What is required:
Reproduce, exactly and only, the lines of the data that follows from the one containing "favelas foram" down to the one containing "zagłuszamy negatywne emocje? Czy", without pictures.

Stored data:

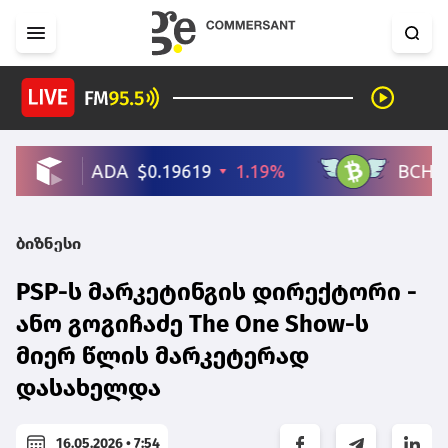
ბიზნესი
PSP-ს მარკეტინგის დირექტორი -
ანო გოგიჩაძე The One Show-ს
მიერ წლის მარკეტერად
დასახელდა
16.05.2026 • 7:54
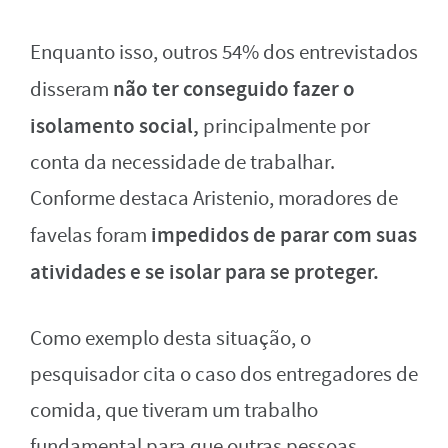
Enquanto isso, outros 54% dos entrevistados
não ter conseguido fazer o
disseram
isolamento social,
principalmente por
conta da necessidade de trabalhar.
Conforme destaca Aristenio, moradores de
impedidos de parar com suas
favelas foram
atividades e se isolar para se proteger.
Como exemplo desta situação, o
pesquisador cita o caso dos entregadores de
comida, que tiveram um trabalho
fundamental para que outras pessoas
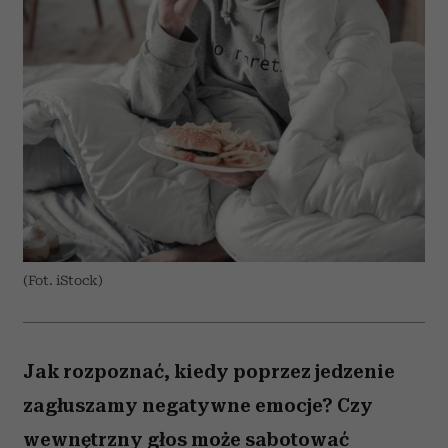
(Fot. iStock)
Jak rozpoznać, kiedy poprzez jedzenie
zagłuszamy negatywne emocje? Czy
wewnętrzny głos może sabotować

Exercise answer:
favelas foram
atividades e se isolar para se proteger.
Como exemplo desta situação, o
pesquisador cita o caso dos entregadores de
comida, que tiveram um trabalho
fundamental para que outras pessoas
(Fot. iStock)
Jak rozpoznać, kiedy poprzez jedzenie
zagłuszamy negatywne emocje? Czy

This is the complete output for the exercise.